There are many islands off Alaska that are not populated. The older deckhands knew there was a good chance they would find nothing, or maybe an abandoned camp. They still thought they were in or near Alaska. The Captain then motioned for them to follow and led them outside.
“Where in the name of hell are we?” Derrick asked, forgetting that he held a mug of coffee. In front of them was a red sky, it was getting brighter and brighter red. There was an island and there seemed to be vegetation of some type on the horizon but it was too far to be distinguished. The rock outcrop looked alien, almost too sheer. They had all seen ice a bit like that, but this was rock.
“There was a bright blue and purple light, it surrounded the ship. Then we were here.” Captain Harry Philman told them.
Derrick, Joshua and Cory started walking all the way around the ship, taking stock of everything they saw in different directions. The Captain and Jett Janson followed them at a slower pace.
“I wonder where we are?” The greenhorn asked, rubbing his hairless chin.
“Not in Alaska or Kansas, any more, Toto.” The Captain joked.
The three other men came back to them.
“We should go and check it out, you two should stay here.” Foreman Derrick said.
The Captain shook his head. “I'm not sure we should split up.”
Derrick wasn't going to listen. He pointed at the possible vegetation.“Someone is staying with the ship but not alone. The three of us will go up there and look around and come back. Then we can decide what to do next.”

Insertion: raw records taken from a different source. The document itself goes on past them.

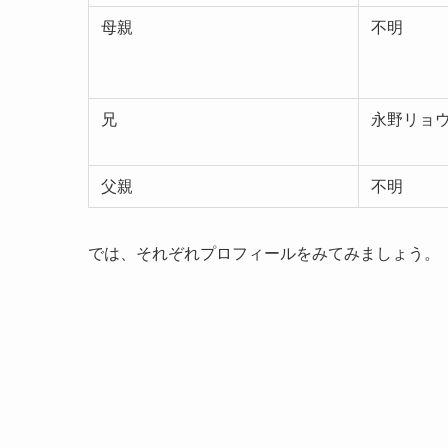
母親
不明
兄
永野リョ
父親
不明
では、それぞれプロフィールをみてみましょう。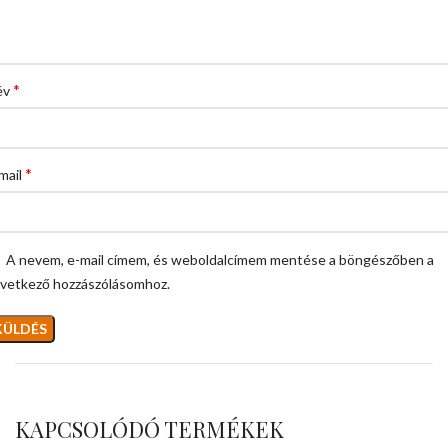
*
év
*
mail
A nevem, e-mail címem, és weboldalcímem mentése a böngészőben a
vetkező hozzászólásomhoz.
KAPCSOLÓDÓ TERMÉKEK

The dinghy was lowered to the water from the Bravado. Derrick, Joshua and Cory climbed aboard and tried to start the engine but failed. They used the two oars inside to paddle their way to the huge beach, maybe a hundred yards from the boat. Once they arrived they pulled it ashore and began walking up the slight incline toward the distant horizon under the red sky.

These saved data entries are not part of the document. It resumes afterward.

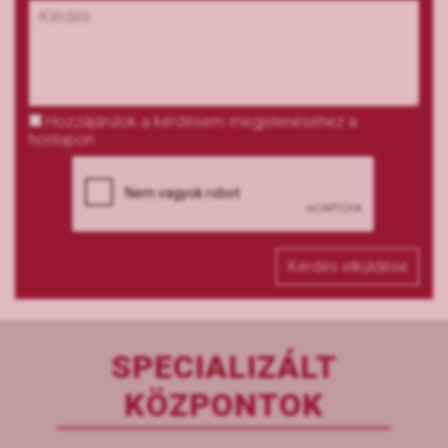
Hozzájárulok a kérdésem megjelenéséhez a
honlapon
Kérdés elküldése
SPECIALIZÁLT
KÖZPONTOK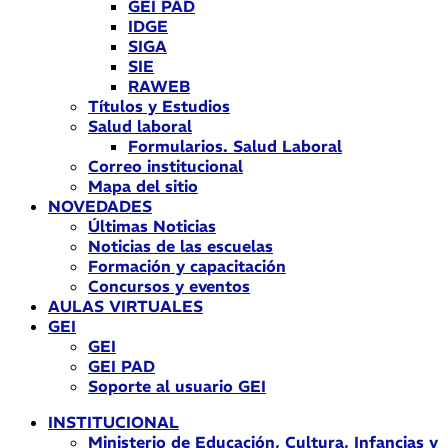
GEI PAD
IDGE
SIGA
SIE
RAWEB
Títulos y Estudios
Salud laboral
Formularios. Salud Laboral
Correo institucional
Mapa del sitio
NOVEDADES
Últimas Noticias
Noticias de las escuelas
Formación y capacitación
Concursos y eventos
AULAS VIRTUALES
GEI
GEI
GEI PAD
Soporte al usuario GEI
INSTITUCIONAL
Ministerio de Educación, Cultura, Infancias y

Jett had fetched his binoculars and he watched the men walk. He had a bad feeling. Philman had the young man also go and get two rifles, one for each of them. The sky was still red. A morning reddish sky shouldn't be so uniformly red and it should not last so long. The thought that the sky might really be red was likely the cause of his bad feeling.

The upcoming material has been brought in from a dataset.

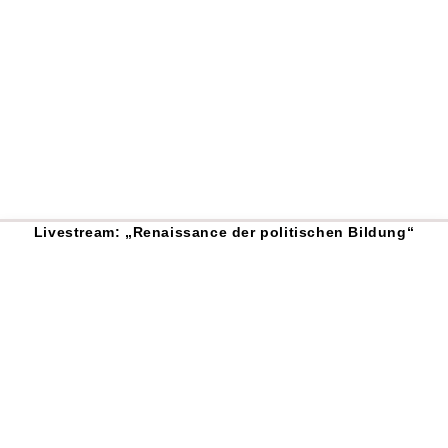
Livestream: „Renaissance der politischen Bildung“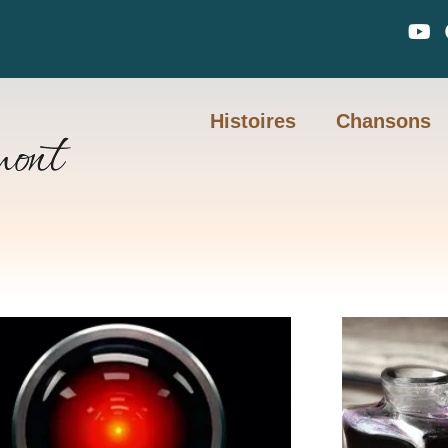
Histoires
Chansons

Soon enough the men were on the horizon. They were outlined in the red sky, the vegetation he thought he had seen was no more than knee-high. Not a forest after all. The three men just stood there, they were talking to each other. He wished the walkie talkies had worked, he wanted to know what they were seeing.
When the three men returned and got their dinghy into the water, he breathed a deep sigh of relief, they hadn't been eaten or anything. By what, he had no idea. When they reached the boat they tied the dinghy to the ladder and climbed back on board.
“Well? What did you see?” he asked. The three kept looking at each other until Derrick finally said something.
“We saw domes. Many domes, made of red-packed dirt,. A whole village down in a small valley and we saw the locals.” Derrick explained.
“People. So we can find out where we are and get home.” The Captain replied, clearly relieved. He didn't understand the calm sea and the red sky, but it could all be a fluke if they could get home.
Joshua shook his head and said, “They aren't human.”
“They looked like ants.” Cory said, “Segmented bodies and everything.”
“Except they are obviously a sentient civilization. They have houses, stoves, we saw them using nets in a small river to catch fish.” Derrick was telling them. “This is not Earth.”
I have no idea if there will be a part 2.